Despite a veto threat from Obama, Mitch McConnell submitted cloture - a procedure for ending a debate and taking a vote - on the legislation Wednesday, which would prompt a procedural vote an hour after the Senate holds a session on Tuesday.
“There is nothing partisan about the Senate acting to fulfill its constitutional role,” said McConnell, a Republican senator from Kentucky, responding to the Democratic criticism. “I was surprised that some senators made statements objecting to their own legislation. ... This isn't complicated.”
Last week, a group of hawkish senators introduced a bill requiring Obama to submit the text of any nuclear deal with Iran to Congress for review. The legislation would also ban the White House from lifting any sanctions for a period of 60 days so that Congress could hold hearings and debate the deal.
Several senators have announced they would not support the legislation if it is taken up before the end of March and does not go through the Foreign Relations Committee.
Obama has threatened to veto the bill.
"The president has been clear that now is not the time for Congress to pass additional legislation on Iran," US National Security Council spokeswoman Bernadette Meehan said Saturday.

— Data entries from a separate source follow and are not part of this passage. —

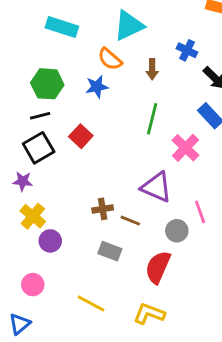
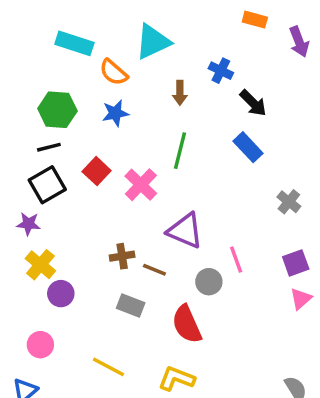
orange semicircle: (110, 59) -> (114, 72), moved
pink cross: (186, 148) -> (141, 185), moved
red semicircle: (158, 267) -> (187, 324), turned -48

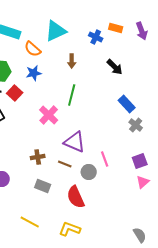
orange rectangle: (255, 20) -> (116, 28), moved
blue cross: (221, 71) -> (96, 37), moved
blue rectangle: (248, 147) -> (127, 104), moved
red square: (97, 171) -> (15, 93), moved
brown line: (154, 270) -> (65, 164), moved

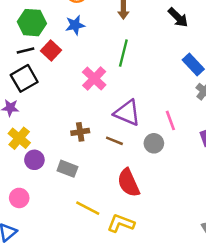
pink line: (105, 159) -> (170, 120), moved
gray circle: (89, 172) -> (154, 143), moved
gray rectangle: (43, 186) -> (67, 169), moved
yellow line: (30, 222) -> (88, 208), moved

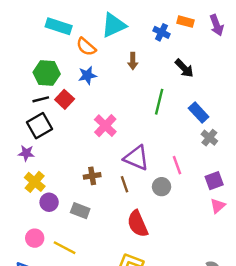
green line: (123, 53) -> (159, 102), moved
brown line: (114, 141) -> (124, 184), turned 49
yellow line: (88, 208) -> (65, 248), moved

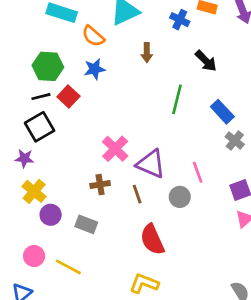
pink cross: (105, 126) -> (115, 149), moved

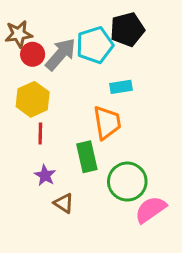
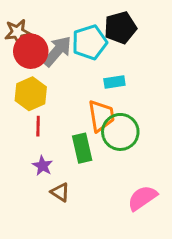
red circle: (33, 54) -> (31, 51), size x1.5
green circle: (127, 182) -> (120, 132), moved

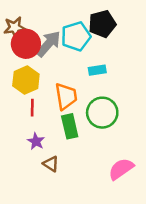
orange trapezoid: (101, 116) -> (66, 96), moved

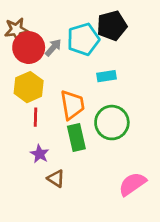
gray arrow: (48, 44) -> (53, 48), size x0.6

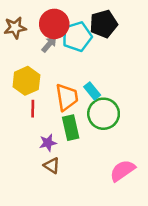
red circle: (29, 48) -> (54, 24), moved
cyan rectangle: (106, 76) -> (92, 91), moved, turned 60
purple star: (40, 154) -> (48, 143), moved, turned 30

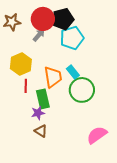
black pentagon: (104, 24) -> (63, 19), moved
cyan pentagon: (77, 37) -> (72, 38), moved
green rectangle: (71, 128) -> (43, 99), moved

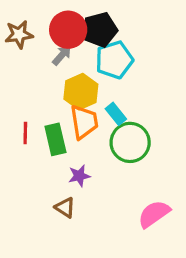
yellow hexagon: (21, 64) -> (81, 92), moved
red line: (26, 86) -> (25, 133), moved
green rectangle: (43, 99) -> (55, 139), moved
purple star: (38, 113) -> (79, 176), moved

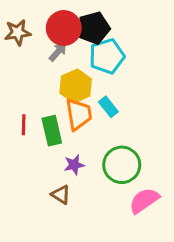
green circle: (130, 142) -> (122, 165), moved

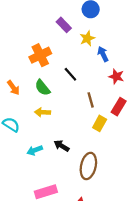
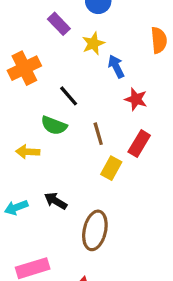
green semicircle: (42, 88) -> (54, 125), moved, turned -30

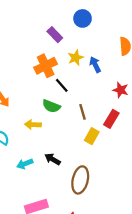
yellow star: (93, 44) -> (76, 58), moved
orange cross: (24, 68) -> (46, 66), moved
red star: (136, 99) -> (121, 90), moved

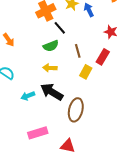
green semicircle: (51, 106) -> (51, 46), turned -42
yellow arrow: (33, 125) -> (50, 68), moved
black arrow: (53, 159) -> (52, 92), size x1.6

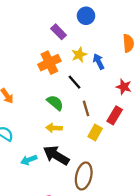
black line: (60, 28) -> (75, 82), moved
green semicircle: (51, 46) -> (55, 103), turned -119

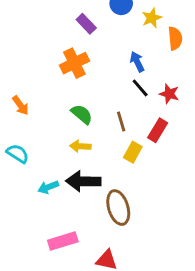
yellow star: (79, 55) -> (152, 18), moved
black line: (75, 82) -> (140, 88), moved
black arrow: (56, 155) -> (83, 181), turned -30
brown ellipse: (84, 176) -> (118, 208), turned -30

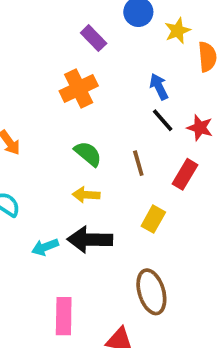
yellow rectangle: (133, 152) -> (153, 219), moved
brown ellipse: (118, 208) -> (151, 292), moved
pink rectangle: (63, 241) -> (64, 316), turned -72

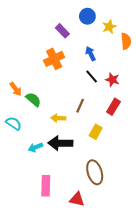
blue arrow: (159, 87) -> (91, 54), moved
black line: (163, 120) -> (92, 77), moved
red star: (200, 128) -> (112, 80), moved
green semicircle: (88, 154) -> (33, 99), moved
brown line: (138, 163) -> (80, 106), moved, turned 40

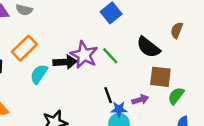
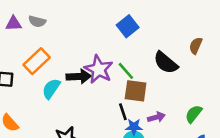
brown square: (160, 77) -> (136, 91), moved

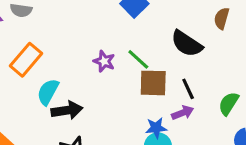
purple star: (99, 69) -> (104, 61), size x0.6
black arrow: (79, 77) -> (67, 110), moved
black line: (123, 112) -> (188, 89), moved

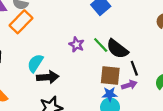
black semicircle: (187, 44) -> (117, 49), moved
orange rectangle: (26, 60) -> (21, 22), moved
brown square: (153, 83) -> (110, 75), moved

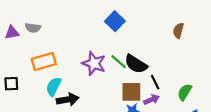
orange rectangle: (21, 22) -> (44, 62), moved, turned 35
purple star: (77, 45) -> (94, 63), size x1.5

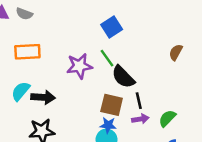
green line: (119, 62) -> (107, 58), moved
purple star: (94, 63) -> (79, 66), turned 30
cyan semicircle: (54, 86) -> (21, 91), moved
purple arrow: (152, 100) -> (140, 119), moved

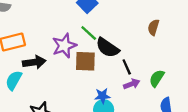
brown semicircle: (176, 52) -> (153, 27), moved
black arrow: (43, 97) -> (34, 62), moved
brown square: (112, 105) -> (85, 61), moved

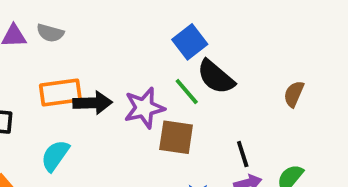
black semicircle: (107, 48) -> (216, 77), moved
black arrow: (34, 62) -> (93, 103), moved

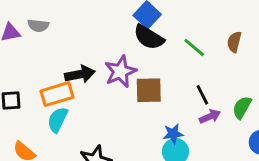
black semicircle: (216, 77) -> (149, 37), moved
green line: (187, 92) -> (194, 48), moved
orange rectangle: (60, 93) -> (57, 94), moved

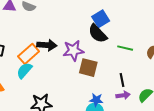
green line: (194, 48) -> (125, 48), turned -42
orange rectangle: (57, 94) -> (29, 54), turned -40

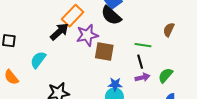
black arrow: (47, 45) -> (59, 32), turned -42
green line: (125, 48) -> (143, 45), moved
orange rectangle: (29, 54) -> (73, 16), moved

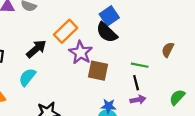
black arrow: (59, 32) -> (36, 49), moved
purple star: (87, 35) -> (81, 53), turned -30
green semicircle: (165, 75) -> (177, 97), moved

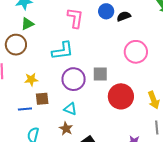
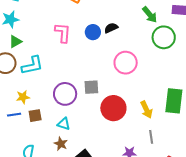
blue circle: (106, 11) -> (93, 32), moved
cyan L-shape: (63, 51) -> (32, 65), moved
blue line: (25, 109) -> (14, 115), moved

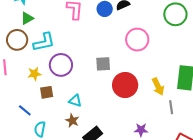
purple circle: (65, 94) -> (61, 65), moved
blue line: (14, 115) -> (25, 110), moved, turned 48
gray line: (151, 137) -> (171, 107), moved

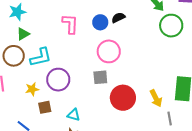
pink circle: (137, 40) -> (109, 51), moved

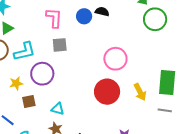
black semicircle: (118, 18) -> (102, 12), turned 40
pink circle: (109, 51) -> (115, 59), moved
gray square: (100, 77) -> (60, 45), moved
gray line: (170, 119) -> (165, 110), moved, turned -72

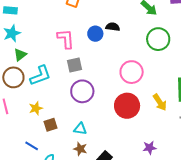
green circle: (155, 19) -> (158, 39), moved
purple circle: (42, 74) -> (82, 91), moved

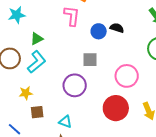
pink L-shape: (66, 39) -> (72, 16), moved
green triangle: (20, 55) -> (37, 39), moved
gray square: (74, 65) -> (90, 60), moved
cyan L-shape: (40, 76) -> (37, 62), turned -30

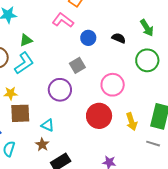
pink L-shape: (72, 16) -> (63, 20), turned -65
black semicircle: (117, 28) -> (119, 38), moved
gray square: (90, 60) -> (77, 65), turned -35
brown square: (37, 112) -> (20, 113), size x1.5

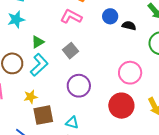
blue circle: (88, 38) -> (110, 16), moved
gray square: (77, 65) -> (70, 51), moved

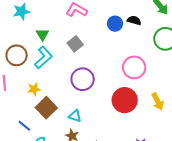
blue circle: (110, 16) -> (115, 24), moved
green triangle: (38, 42) -> (42, 34), turned -32
brown square: (43, 115) -> (46, 108), turned -35

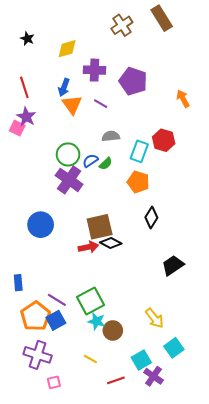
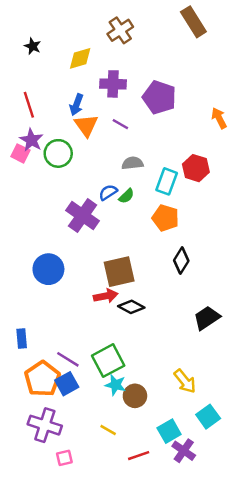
brown cross: (122, 25) -> (120, 30), moved
green circle: (68, 154) -> (58, 153), moved
black diamond: (111, 243) -> (131, 307), moved

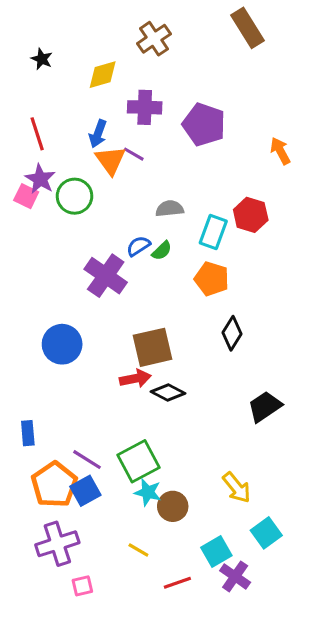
purple line: (120, 124) -> (134, 154), moved
purple cross: (45, 425) -> (57, 544), turned -36

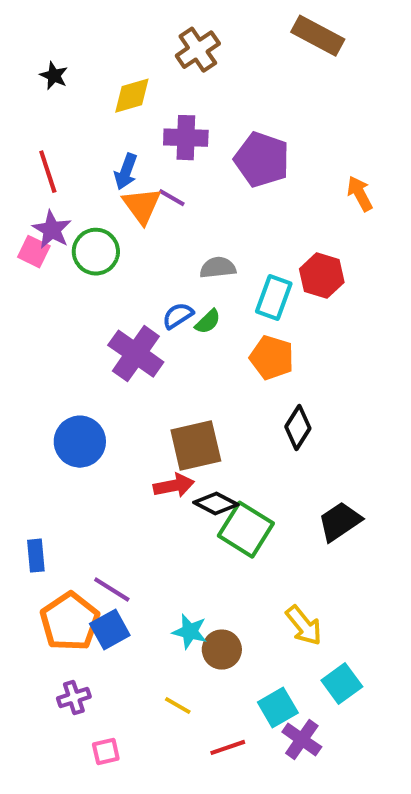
brown rectangle: (248, 28) -> (318, 36), turned -30
green square: (138, 461) -> (246, 530), moved, turned -30
purple cross: (57, 544) -> (74, 697), size x0.6

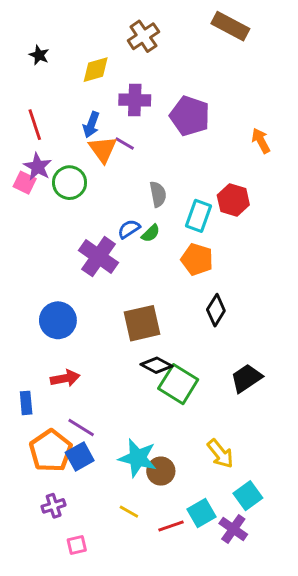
gray semicircle: (218, 268) -> (158, 194), turned 85
red arrow: (174, 486) -> (65, 378), moved
cyan star: (190, 632) -> (138, 458), size x1.5
purple cross: (302, 739) -> (233, 529), moved
red line: (228, 747) -> (171, 526), moved

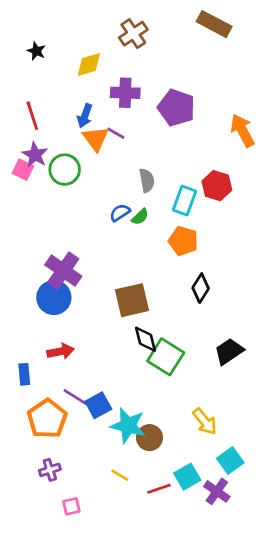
orange arrow: (261, 141) -> (242, 131), size x1.4
purple cross: (99, 257) -> (63, 271), moved
black diamond: (156, 365) -> (145, 339), turned 48
blue square: (80, 457) -> (98, 405), moved

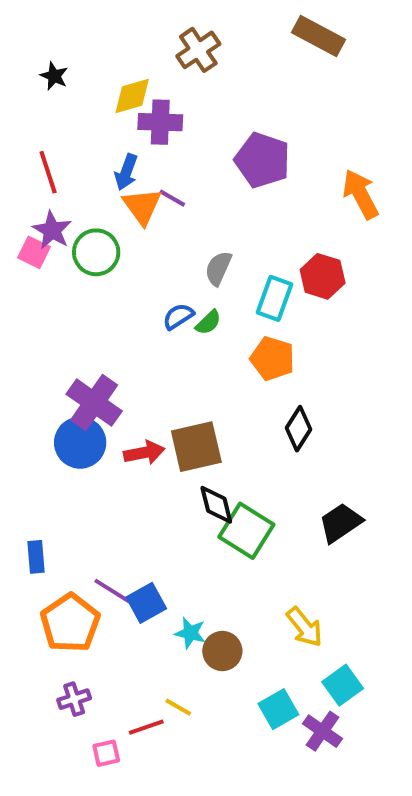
purple cross: (125, 93) -> (160, 122), moved
gray semicircle: (147, 180) -> (218, 268), turned -145
red arrow: (61, 351) -> (144, 453), moved
cyan star: (128, 425) -> (190, 633), size x0.6
red line: (159, 489) -> (146, 727), moved

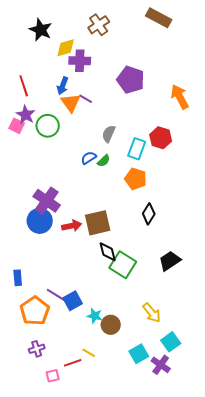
black star: (54, 76) -> (41, 30), moved, size x1.6

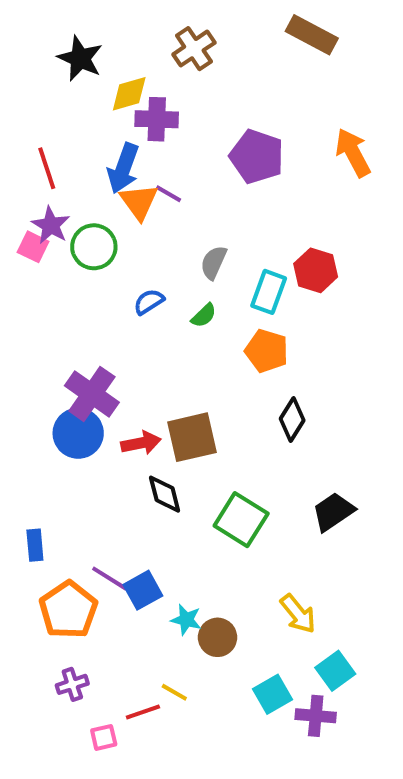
blue arrow: (63, 86) -> (123, 168), size x1.4
orange arrow: (180, 97) -> (353, 153), moved
blue semicircle: (89, 158) -> (149, 302), moved
black diamond: (108, 252) -> (165, 494), moved
purple cross: (161, 365) -> (316, 716), turned -30

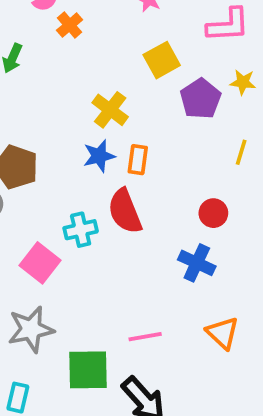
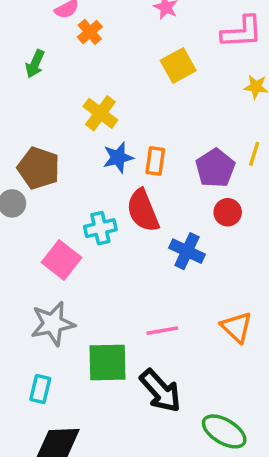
purple pentagon: (200, 99) -> (215, 168), moved
yellow cross: (110, 110) -> (100, 113), moved
blue cross: (197, 263) -> (187, 251), moved

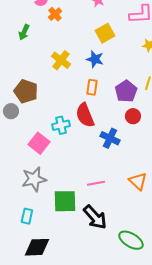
blue star: (118, 157) -> (95, 59), moved, turned 30

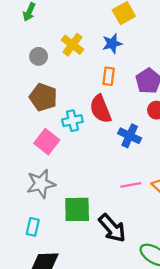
blue star: (95, 59) -> (112, 44), turned -30
brown pentagon: (26, 91) -> (43, 97), moved
gray circle: (11, 111) -> (39, 56), moved
pink line: (96, 183) -> (131, 185), moved

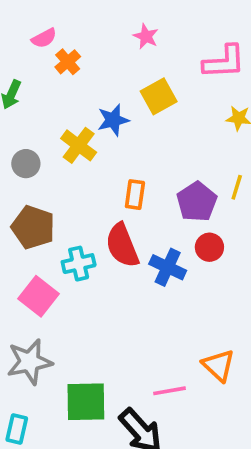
blue star: (112, 44) -> (113, 120), moved
blue cross: (130, 136) -> (168, 267), moved
pink line: (131, 185) -> (169, 391), moved

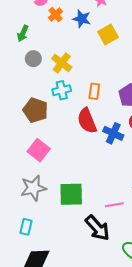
blue star: (113, 120) -> (82, 19), moved, turned 30
gray circle: (26, 164) -> (33, 59), moved
cyan cross: (79, 264) -> (62, 90), moved
green square: (86, 402) -> (71, 194), moved

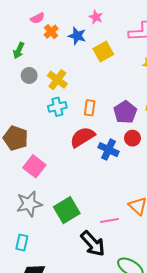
brown pentagon: (35, 110) -> (16, 138), moved
red semicircle: (87, 121) -> (82, 137), turned 80
green square: (71, 194) -> (67, 210), turned -30

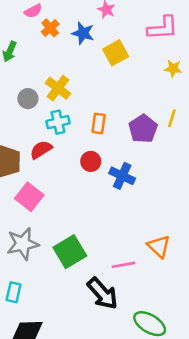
gray circle: (29, 75) -> (28, 99), moved
red semicircle: (82, 137) -> (41, 150), moved, size x0.7
red circle: (132, 138) -> (91, 161), moved

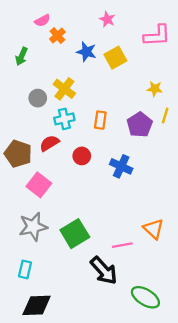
blue star: (83, 33) -> (86, 52), moved
yellow star: (173, 69) -> (155, 89), moved
red circle: (91, 161) -> (82, 156), moved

"If this bill is sent to the president, he will veto it. We are in the final weeks of an international negotiation. We should give our negotiators the best chance of success, rather than complicating their efforts," she added.

Iran and the P5+1 group of states – the United States, Britain, France, China, Russia, and Germany – are holding negotiations to narrow their differences on outstanding issues related to Tehran's nuclear program ahead of a July 1 deadline for the final agreement.
On Wednesday, US Secretary of State John Kerry and Iranian Foreign Minister Mohammad Javad Zarif wrapped up a third day of “intense” negotiations in the Swiss city of Montreux.
"We've made some progress from where we were and important choices need to be made," Kerry said after the talks.